[swift-evolution] Pre-proposal: Safer Decimal Calculations

Thu Mar 24 07:54:05 CDT 2016

On Mar 23, 2016, at 5:26 AM, Rainer Brockerhoff via swift-evolution <swift-evolution at swift.org> wrote:

> On 3/22/16 23:20, Michael Gottesman via swift-evolution wrote:
>> 
>>> On Mar 18, 2016, at 3:42 PM, Rainer Brockerhoff via swift-evolution <swift-evolution at swift.org> wrote:
>>> 
>>> First draft towards a tentative pre-proposal:
>>> https://gist.github.com/rbrockerhoff/6874a5698bb479886e83
>>> ------
>>> 
>>> Pre-proposal: Safer Decimal Calculations
>>> Proposal: TBD
>>> Author(s): Rainer Brockerhoff
>>> Status: TBD
>>> Review manager: TBD
>>> ...
>>> Full Decimal type proposal
>>> 
>>> There are cogent arguments that prior art/habits and the already complex
>>> interactions between Double, Float, Float80 and CGFloat are best left alone.
>>> 
>>> However, there remains a need for a precise implementation of a workable
>>> Decimal value type for financial calculations. IMHO repurposing the
>>> existing NSDecimalNumber from Objective-C is not the best solution.
>>> 
>>> As most experienced developers know, the standard solution for financial
>>> calculations is to internally store fixed-point values — usually but not
>>> always in cents — and then print the “virtual” point (or decimal comma,
>>> for the rest of us) on output.
>>> 
>>> I propose, therefore, an internal data layout like this:
>>> 
>>> UInt16 - position of the “virtual” point, starting at 0
>>> UInt16 - data array size - 1
>>> [Int32] - contiguous data array, little-endian order, grown as needed.
>>> Note that both UInt16 fields being zero implies that the number is
>>> reduced to a 32-bit Integer. Number literals in Swift can be up to 2048
>>> bits in size, so the maximum data array size would be 64, although it
>>> could conceivably grow beyond that. The usual cases of the virtual point
>>> position being 0 or 2 could be aggressively optimized for normal
>>> arithmetic operators.
>>> 
>>> Needless to say such a Decimal number would accept and represent
>>> literals such as 0.01 with no problems. It would also serve as a BigNum
>>> implementation for most purposes.
>>> 
>>> No doubt implementing this type in the standard library would allow for
>>> highly optimized implementations for all major CPU platforms. In
>>> particular, the data array should probably be [Int64] for 64-bit platforms.
>> 
>> Rainer: I quickly skimmed this. Just to make sure I am understanding 100%: you are proposing a fixed point decimal calculation or a floating point decimal calculation. The former, no?
> 
> Right, fixed-point. (NSDecimalNumber is decimal floating-point, of course).
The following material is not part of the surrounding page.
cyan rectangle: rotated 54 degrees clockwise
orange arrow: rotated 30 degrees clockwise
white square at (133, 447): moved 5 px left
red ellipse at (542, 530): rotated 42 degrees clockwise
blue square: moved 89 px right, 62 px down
What you’re describing is actually not a fixed-point format at all, but rather a variant of what IEEE 754 calls an “extendable precision [floating-point] format”.
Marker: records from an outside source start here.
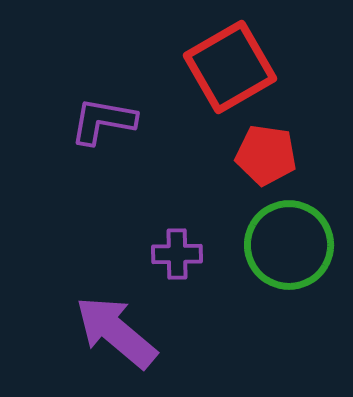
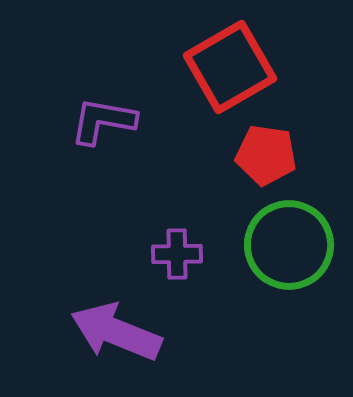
purple arrow: rotated 18 degrees counterclockwise
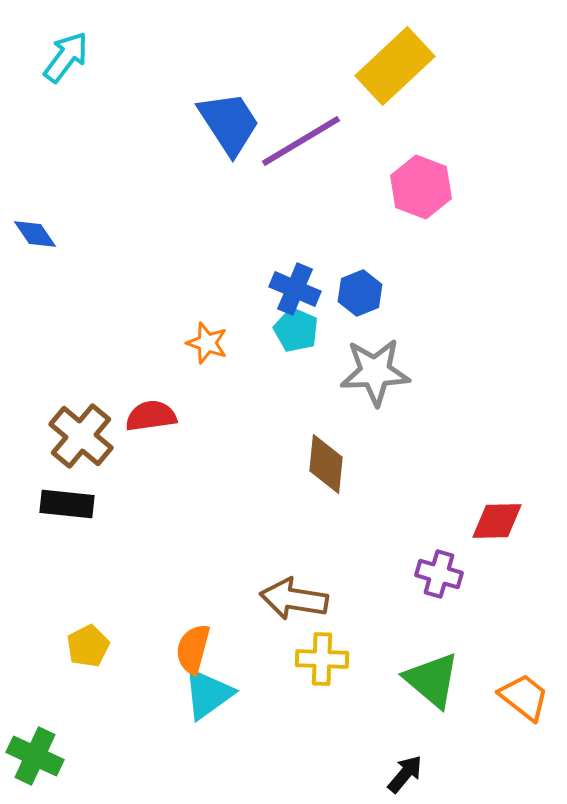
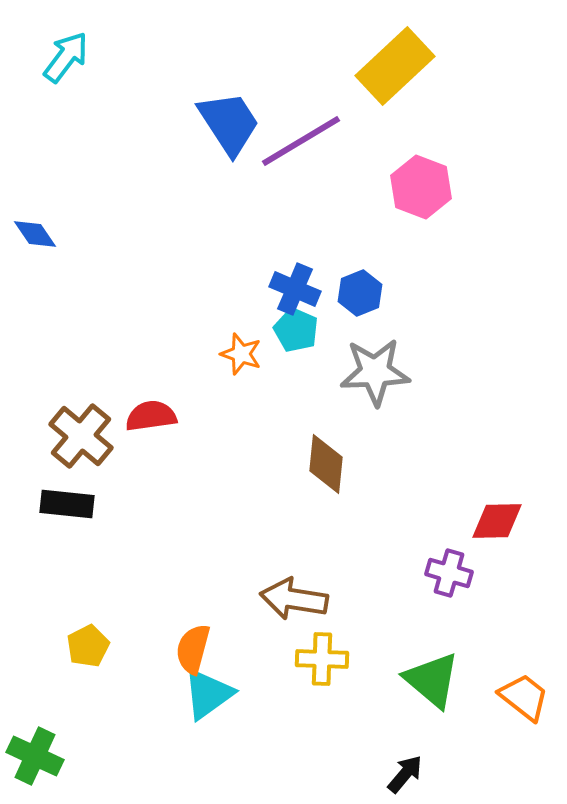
orange star: moved 34 px right, 11 px down
purple cross: moved 10 px right, 1 px up
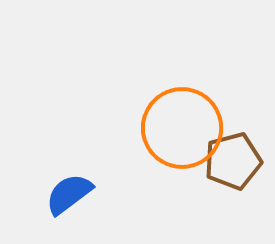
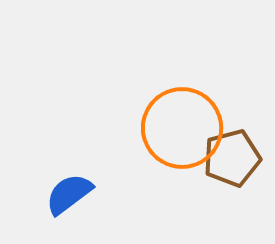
brown pentagon: moved 1 px left, 3 px up
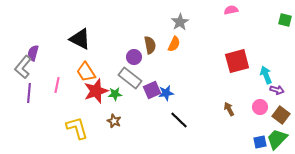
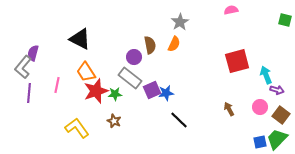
yellow L-shape: rotated 20 degrees counterclockwise
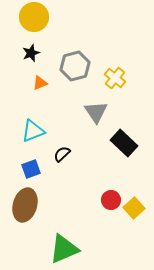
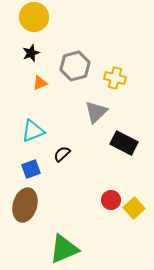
yellow cross: rotated 25 degrees counterclockwise
gray triangle: rotated 20 degrees clockwise
black rectangle: rotated 16 degrees counterclockwise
A fixed-point format has a *fixed* radix point (or scale) determined by the type.  A couple examples of common fixed point formats are:

- 8 bit pixel formats in imaging, which use a fixed scale of 1/255 so that 0xff encodes 1.0 and 0x00 encodes 0.0.

- “Q15” or “Q1.15”, a fairly ubiquitous format in signal processing, which uses 16-bit signed integers with a fixed scale of 2**-15, so that 0x8000 encodes -1.0 and 0x7fff encodes 0.999969482421875.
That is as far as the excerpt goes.